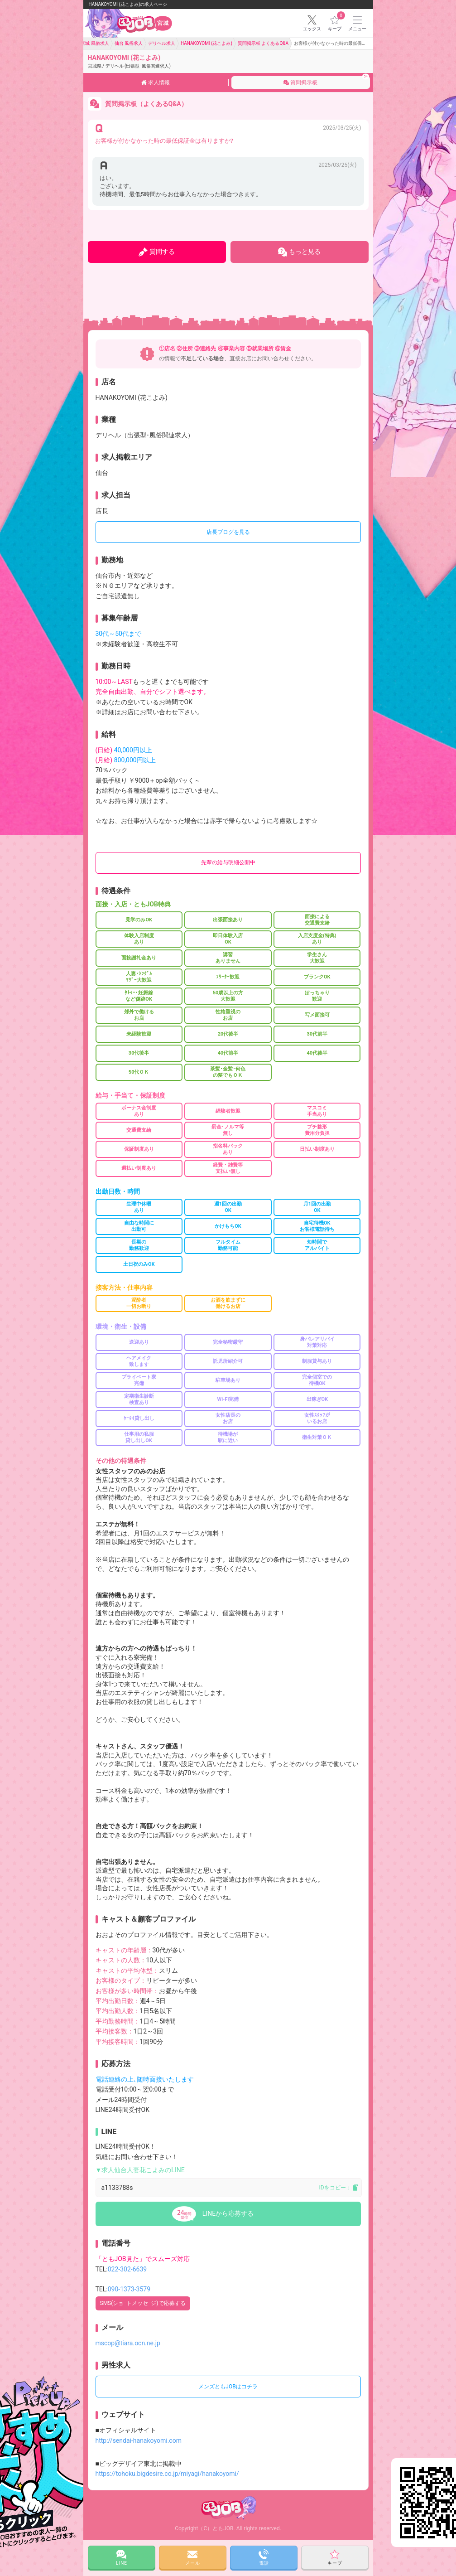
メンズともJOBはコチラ (227, 2386)
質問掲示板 (326, 79)
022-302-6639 (127, 2269)
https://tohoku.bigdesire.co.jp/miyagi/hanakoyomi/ (167, 2473)
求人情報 (155, 82)
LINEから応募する (228, 2213)
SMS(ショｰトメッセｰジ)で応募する (143, 2303)
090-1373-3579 (129, 2289)
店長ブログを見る (228, 532)
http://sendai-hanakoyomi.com (139, 2440)
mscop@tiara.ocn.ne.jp (128, 2343)
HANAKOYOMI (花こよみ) (129, 61)
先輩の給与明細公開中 (228, 862)
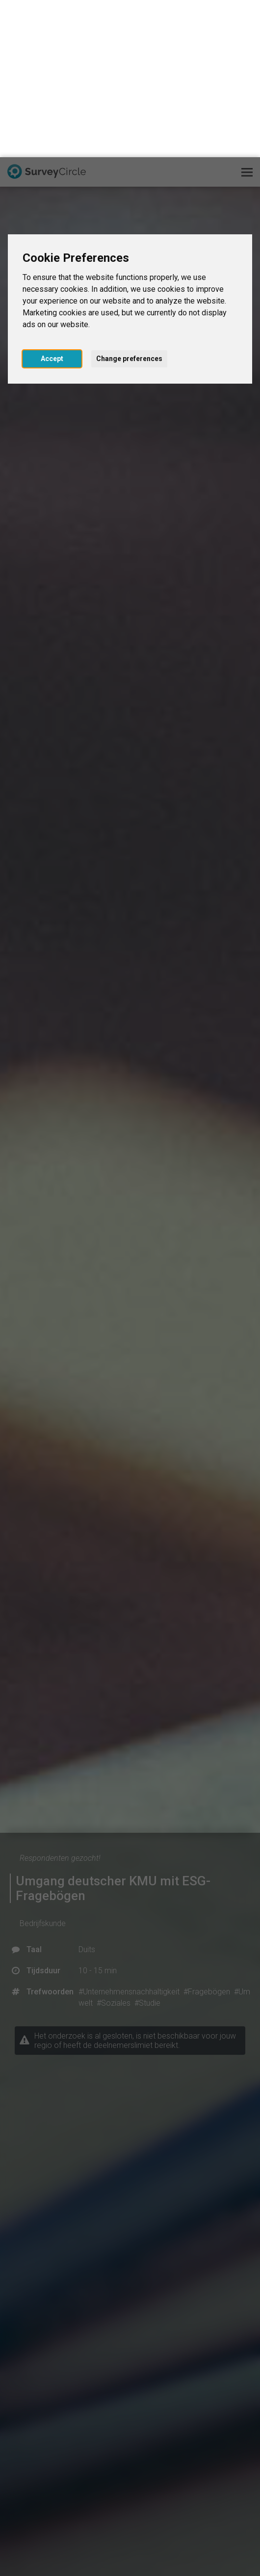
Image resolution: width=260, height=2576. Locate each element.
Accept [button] (52, 201)
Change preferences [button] (129, 201)
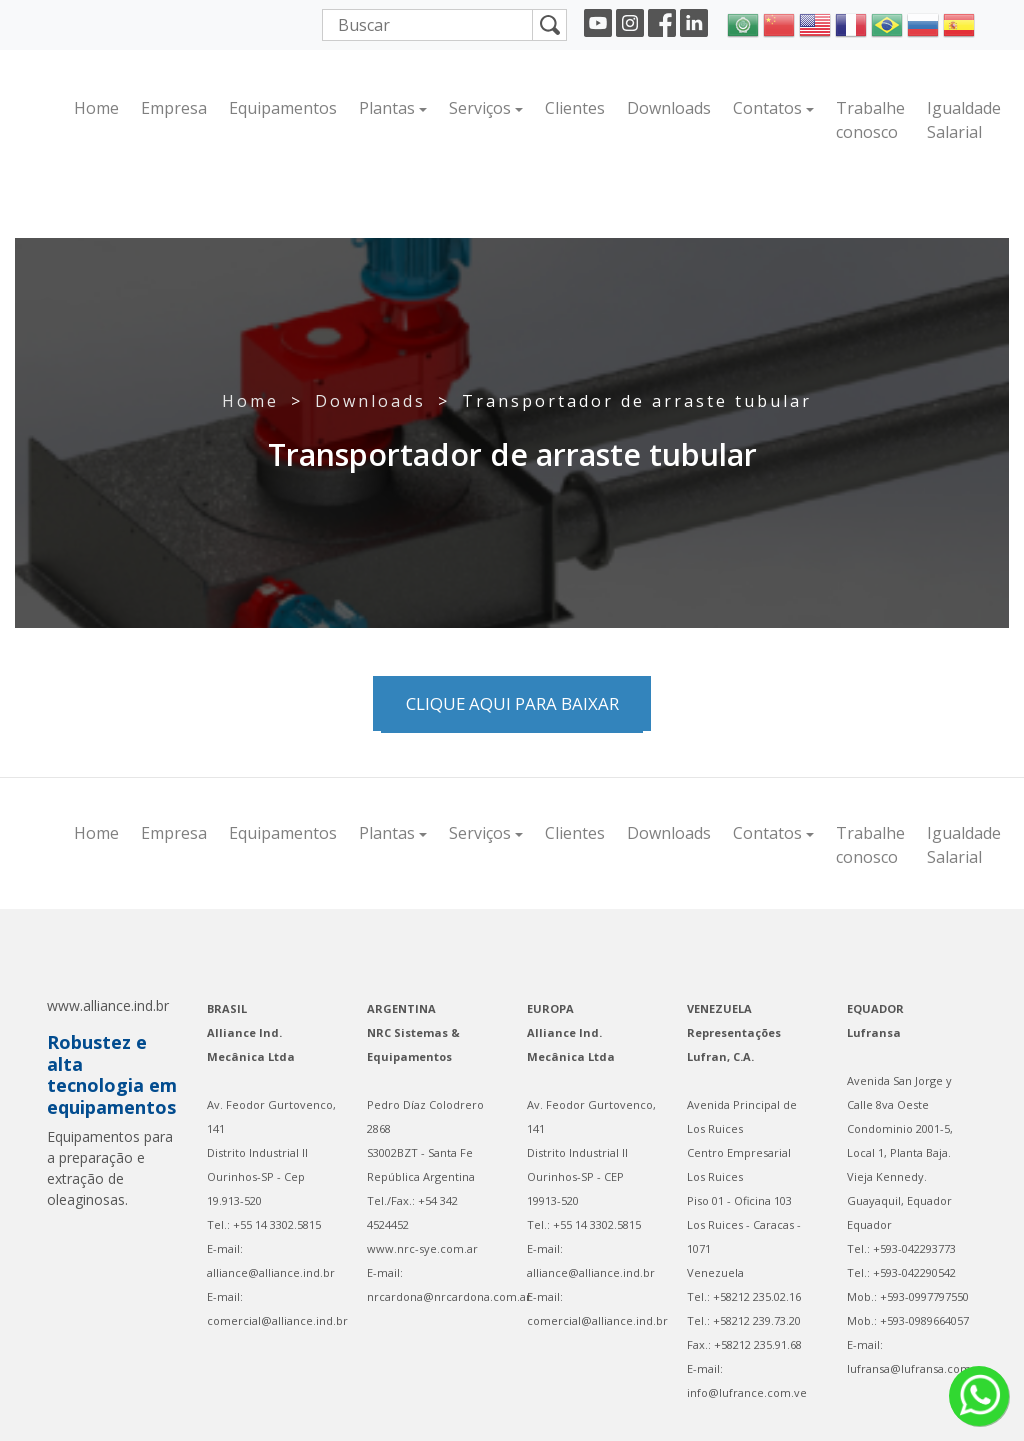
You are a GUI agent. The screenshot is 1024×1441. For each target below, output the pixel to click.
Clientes (575, 108)
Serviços (480, 108)
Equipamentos (283, 108)
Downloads (669, 108)
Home (96, 108)
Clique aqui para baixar (512, 703)
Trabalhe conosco (870, 120)
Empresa (174, 108)
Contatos (767, 108)
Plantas (387, 108)
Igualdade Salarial (964, 120)
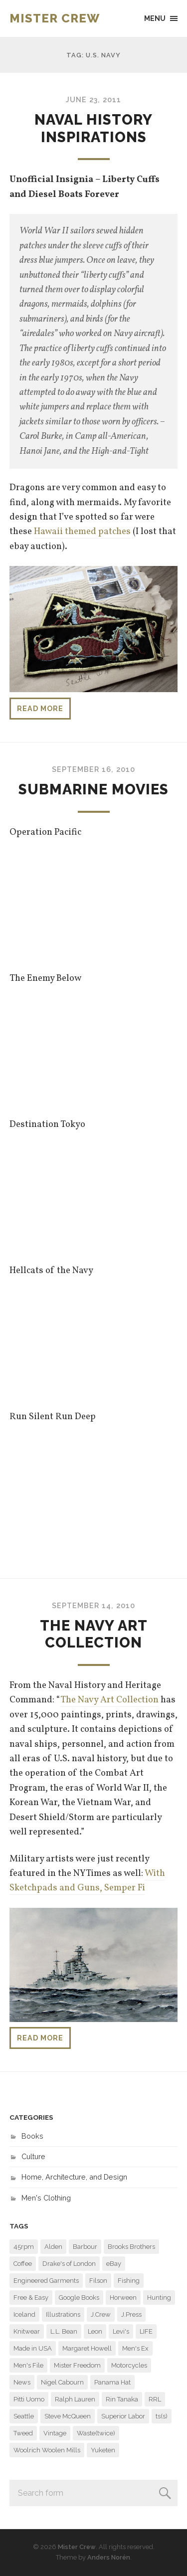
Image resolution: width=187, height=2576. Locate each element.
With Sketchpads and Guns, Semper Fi (87, 1880)
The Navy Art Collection (94, 1634)
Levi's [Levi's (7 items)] (121, 2331)
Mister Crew (54, 18)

********

• [Problem statement] Copy the whole of the material above exactly, and exclude every picture.

• [Solution]
メンズともJOBはコチラ (227, 2386)
質問掲示板 (326, 79)
022-302-6639 (127, 2269)
https://tohoku.bigdesire.co.jp/miyagi/hanakoyomi/ (167, 2473)
求人情報 (155, 82)
LINEから応募する (228, 2213)
SMS(ショｰトメッセｰジ)で応募する (143, 2303)
090-1373-3579 (129, 2289)
店長ブログを見る (228, 532)
http://sendai-hanakoyomi.com (139, 2440)
mscop@tiara.ocn.ne.jp (128, 2343)
HANAKOYOMI (花こよみ) (129, 61)
先輩の給与明細公開中 (228, 862)
Image resolution: width=260, height=2576. Locate each element.
Accept [button] (52, 201)
Change preferences [button] (129, 201)
You are a GUI agent. The screenshot is 1024×1441. For each target below, output the pixel to click.
Clientes (575, 108)
Serviços (480, 108)
Equipamentos (283, 108)
Downloads (669, 108)
Home (96, 108)
Clique aqui para baixar (512, 703)
Trabalhe conosco (870, 120)
Empresa (174, 108)
Contatos (767, 108)
Plantas (387, 108)
Igualdade Salarial (964, 120)
Image resolution: width=187, height=2576. Locate each element.
With Sketchpads and Guns, Semper Fi (87, 1880)
The Navy Art Collection (94, 1634)
Levi's [Levi's (7 items)] (121, 2331)
Mister Crew (54, 18)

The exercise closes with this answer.